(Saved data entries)
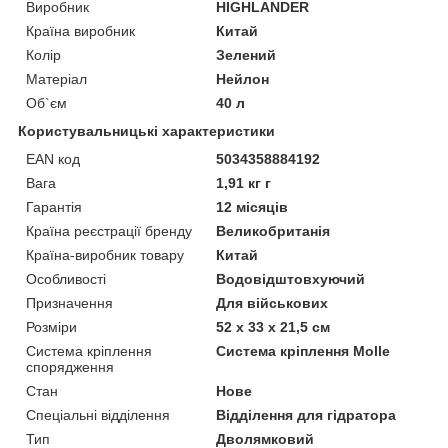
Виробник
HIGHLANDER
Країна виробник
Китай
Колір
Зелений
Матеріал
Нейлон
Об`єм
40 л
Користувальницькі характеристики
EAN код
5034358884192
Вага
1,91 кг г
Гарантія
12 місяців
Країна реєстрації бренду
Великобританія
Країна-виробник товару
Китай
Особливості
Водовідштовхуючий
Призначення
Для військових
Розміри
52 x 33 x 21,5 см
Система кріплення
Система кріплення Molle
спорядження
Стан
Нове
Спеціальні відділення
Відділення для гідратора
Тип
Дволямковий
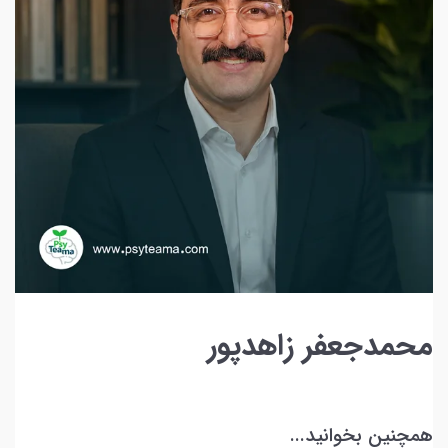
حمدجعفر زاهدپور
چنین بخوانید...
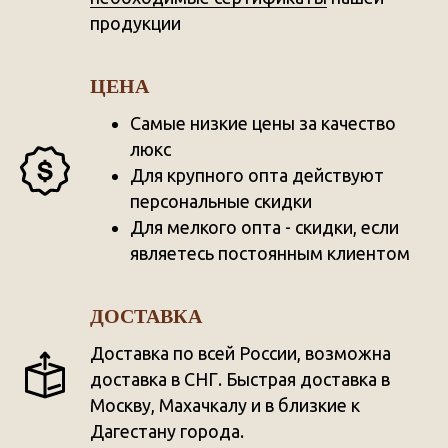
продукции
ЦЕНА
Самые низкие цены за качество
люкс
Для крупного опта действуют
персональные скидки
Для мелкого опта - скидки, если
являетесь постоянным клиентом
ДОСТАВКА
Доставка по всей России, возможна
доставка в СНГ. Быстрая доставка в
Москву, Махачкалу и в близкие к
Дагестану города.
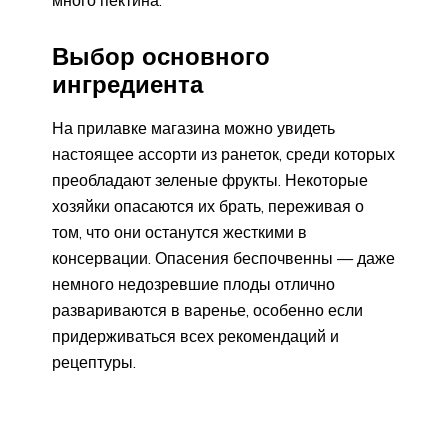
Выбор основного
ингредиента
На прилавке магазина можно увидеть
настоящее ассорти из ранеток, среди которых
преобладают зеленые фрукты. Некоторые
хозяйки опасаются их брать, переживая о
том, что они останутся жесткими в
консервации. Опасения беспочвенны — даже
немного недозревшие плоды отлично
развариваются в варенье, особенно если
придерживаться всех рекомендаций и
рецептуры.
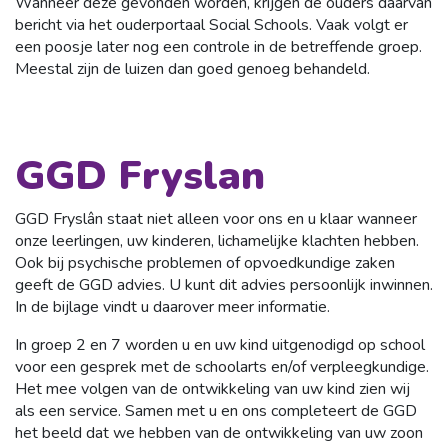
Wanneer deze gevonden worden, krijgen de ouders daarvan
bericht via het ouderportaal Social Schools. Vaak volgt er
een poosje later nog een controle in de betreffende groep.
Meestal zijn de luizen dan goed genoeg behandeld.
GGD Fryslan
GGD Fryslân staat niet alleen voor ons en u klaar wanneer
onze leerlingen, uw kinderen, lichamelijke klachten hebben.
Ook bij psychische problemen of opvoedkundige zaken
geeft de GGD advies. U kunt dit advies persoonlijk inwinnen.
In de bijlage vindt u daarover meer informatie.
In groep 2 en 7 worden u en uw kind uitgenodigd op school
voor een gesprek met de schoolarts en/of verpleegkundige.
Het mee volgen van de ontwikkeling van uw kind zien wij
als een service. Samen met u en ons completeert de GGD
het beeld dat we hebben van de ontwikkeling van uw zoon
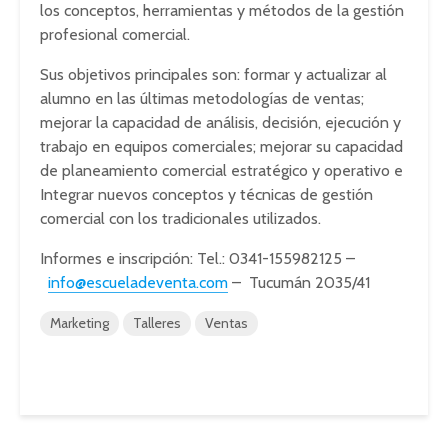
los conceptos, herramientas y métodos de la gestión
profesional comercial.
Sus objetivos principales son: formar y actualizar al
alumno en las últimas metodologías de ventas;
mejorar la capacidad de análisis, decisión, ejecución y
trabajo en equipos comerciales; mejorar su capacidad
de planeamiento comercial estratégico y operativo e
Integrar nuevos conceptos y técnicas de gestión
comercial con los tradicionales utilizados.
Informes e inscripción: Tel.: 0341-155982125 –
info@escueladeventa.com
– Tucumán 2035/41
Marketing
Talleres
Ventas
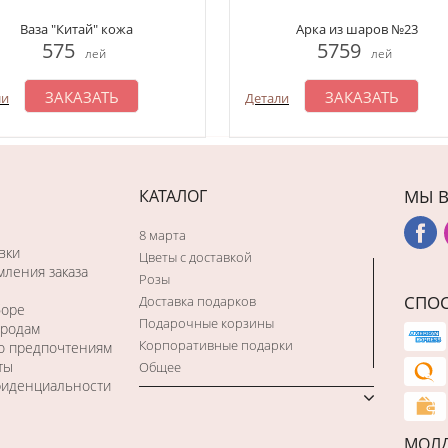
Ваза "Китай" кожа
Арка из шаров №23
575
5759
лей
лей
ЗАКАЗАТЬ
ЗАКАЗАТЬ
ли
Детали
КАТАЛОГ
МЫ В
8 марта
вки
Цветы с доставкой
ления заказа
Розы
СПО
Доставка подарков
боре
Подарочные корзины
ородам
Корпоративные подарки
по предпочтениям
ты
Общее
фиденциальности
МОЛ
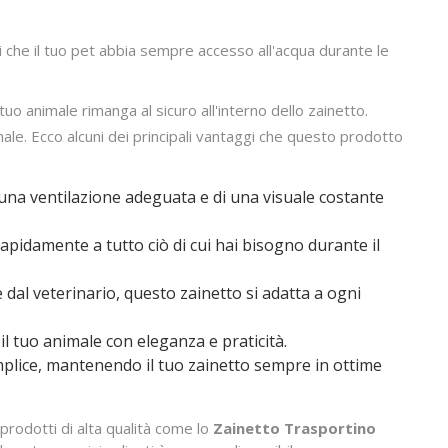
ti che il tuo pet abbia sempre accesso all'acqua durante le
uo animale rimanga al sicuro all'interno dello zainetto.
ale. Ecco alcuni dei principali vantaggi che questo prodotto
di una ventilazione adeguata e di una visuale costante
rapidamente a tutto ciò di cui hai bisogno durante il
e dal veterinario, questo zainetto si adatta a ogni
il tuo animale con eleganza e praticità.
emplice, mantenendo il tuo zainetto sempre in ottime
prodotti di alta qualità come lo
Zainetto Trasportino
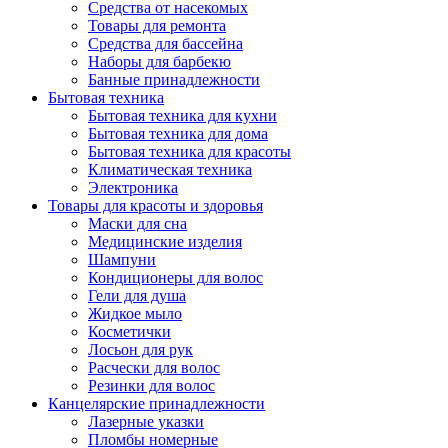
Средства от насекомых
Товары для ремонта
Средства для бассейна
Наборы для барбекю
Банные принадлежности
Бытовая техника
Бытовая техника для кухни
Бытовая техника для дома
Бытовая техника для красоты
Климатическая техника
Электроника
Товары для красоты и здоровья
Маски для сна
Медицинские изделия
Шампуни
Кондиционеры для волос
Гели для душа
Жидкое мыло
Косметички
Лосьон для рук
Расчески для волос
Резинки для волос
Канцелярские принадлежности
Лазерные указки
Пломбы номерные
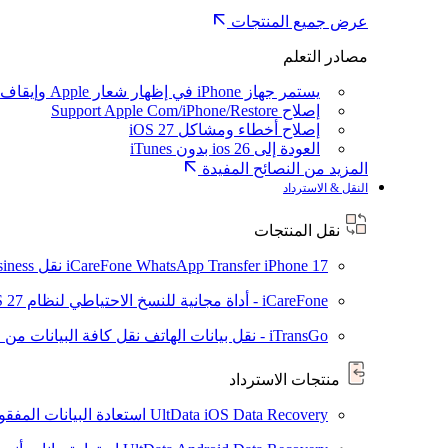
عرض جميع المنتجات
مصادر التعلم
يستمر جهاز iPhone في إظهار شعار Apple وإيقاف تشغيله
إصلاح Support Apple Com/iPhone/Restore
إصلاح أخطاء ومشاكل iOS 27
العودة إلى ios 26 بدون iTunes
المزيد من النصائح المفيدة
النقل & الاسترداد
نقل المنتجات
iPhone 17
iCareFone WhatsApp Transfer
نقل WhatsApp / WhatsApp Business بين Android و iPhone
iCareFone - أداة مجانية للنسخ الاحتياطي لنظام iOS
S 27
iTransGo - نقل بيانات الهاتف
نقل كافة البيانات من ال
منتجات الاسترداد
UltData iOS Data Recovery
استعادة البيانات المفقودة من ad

Task description
A faithful reproduction of every entry, with no pictures, is the expected answer.

Response to the exercise
Виробник
HIGHLANDER
Країна виробник
Китай
Колір
Зелений
Матеріал
Нейлон
Об`єм
40 л
Користувальницькі характеристики
EAN код
5034358884192
Вага
1,91 кг г
Гарантія
12 місяців
Країна реєстрації бренду
Великобританія
Країна-виробник товару
Китай
Особливості
Водовідштовхуючий
Призначення
Для військових
Розміри
52 x 33 x 21,5 см
Система кріплення
Система кріплення Molle
спорядження
Стан
Нове
Спеціальні відділення
Відділення для гідратора
Тип
Дволямковий
حمدجعفر زاهدپور
چنین بخوانید...
продукции
ЦЕНА
Самые низкие цены за качество
люкс
Для крупного опта действуют
персональные скидки
Для мелкого опта - скидки, если
являетесь постоянным клиентом
ДОСТАВКА
Доставка по всей России, возможна
доставка в СНГ. Быстрая доставка в
Москву, Махачкалу и в близкие к
Дагестану города.
Выбор основного
ингредиента
На прилавке магазина можно увидеть
настоящее ассорти из ранеток, среди которых
преобладают зеленые фрукты. Некоторые
хозяйки опасаются их брать, переживая о
том, что они останутся жесткими в
консервации. Опасения беспочвенны — даже
немного недозревшие плоды отлично
развариваются в варенье, особенно если
придерживаться всех рекомендаций и
рецептуры.
Wanneer deze gevonden worden, krijgen de ouders daarvan
bericht via het ouderportaal Social Schools. Vaak volgt er
een poosje later nog een controle in de betreffende groep.
Meestal zijn de luizen dan goed genoeg behandeld.
GGD Fryslan
GGD Fryslân staat niet alleen voor ons en u klaar wanneer
onze leerlingen, uw kinderen, lichamelijke klachten hebben.
Ook bij psychische problemen of opvoedkundige zaken
geeft de GGD advies. U kunt dit advies persoonlijk inwinnen.
In de bijlage vindt u daarover meer informatie.
In groep 2 en 7 worden u en uw kind uitgenodigd op school
voor een gesprek met de schoolarts en/of verpleegkundige.
Het mee volgen van de ontwikkeling van uw kind zien wij
als een service. Samen met u en ons completeert de GGD
het beeld dat we hebben van de ontwikkeling van uw zoon
los conceptos, herramientas y métodos de la gestión
profesional comercial.
Sus objetivos principales son: formar y actualizar al
alumno en las últimas metodologías de ventas;
mejorar la capacidad de análisis, decisión, ejecución y
trabajo en equipos comerciales; mejorar su capacidad
de planeamiento comercial estratégico y operativo e
Integrar nuevos conceptos y técnicas de gestión
comercial con los tradicionales utilizados.
Informes e inscripción: Tel.: 0341-155982125 –
info@escueladeventa.com
– Tucumán 2035/41
Marketing
Talleres
Ventas
Ваза "Китай" кожа
Арка из шаров №23
575
5759
лей
лей
ЗАКАЗАТЬ
ЗАКАЗАТЬ
ли
Детали
КАТАЛОГ
МЫ В
8 марта
вки
Цветы с доставкой
ления заказа
Розы
СПО
Доставка подарков
боре
Подарочные корзины
ородам
Корпоративные подарки
по предпочтениям
ты
Общее
фиденциальности
МОЛ
ti che il tuo pet abbia sempre accesso all'acqua durante le
uo animale rimanga al sicuro all'interno dello zainetto.
ale. Ecco alcuni dei principali vantaggi che questo prodotto
di una ventilazione adeguata e di una visuale costante
rapidamente a tutto ciò di cui hai bisogno durante il
e dal veterinario, questo zainetto si adatta a ogni
il tuo animale con eleganza e praticità.
emplice, mantenendo il tuo zainetto sempre in ottime
prodotti di alta qualità come lo
Zainetto Trasportino
Средства от насекомых
Товары для ремонта
Средства для бассейна
Наборы для барбекю
Банные принадлежности
Бытовая техника
Бытовая техника для кухни
Бытовая техника для дома
Бытовая техника для красоты
Климатическая техника
Электроника
Товары для красоты и здоровья
Маски для сна
Медицинские изделия
Шампуни
Кондиционеры для волос
Гели для душа
Жидкое мыло
Косметички
Лосьон для рук
Расчески для волос
Резинки для волос
Канцелярские принадлежности
Лазерные указки
Пломбы номерные
عرض جميع المنتجات
مصادر التعلم
يستمر جهاز iPhone في إظهار شعار Apple وإيقاف تشغيله
إصلاح Support Apple Com/iPhone/Restore
إصلاح أخطاء ومشاكل iOS 27
العودة إلى ios 26 بدون iTunes
المزيد من النصائح المفيدة
النقل & الاسترداد
نقل المنتجات
iPhone 17
iCareFone WhatsApp Transfer
نقل WhatsApp / WhatsApp Business بين Android و iPhone
iCareFone - أداة مجانية للنسخ الاحتياطي لنظام iOS
S 27
iTransGo - نقل بيانات الهاتف
نقل كافة البيانات من ال
منتجات الاسترداد
UltData iOS Data Recovery
استعادة البيانات المفقودة من ad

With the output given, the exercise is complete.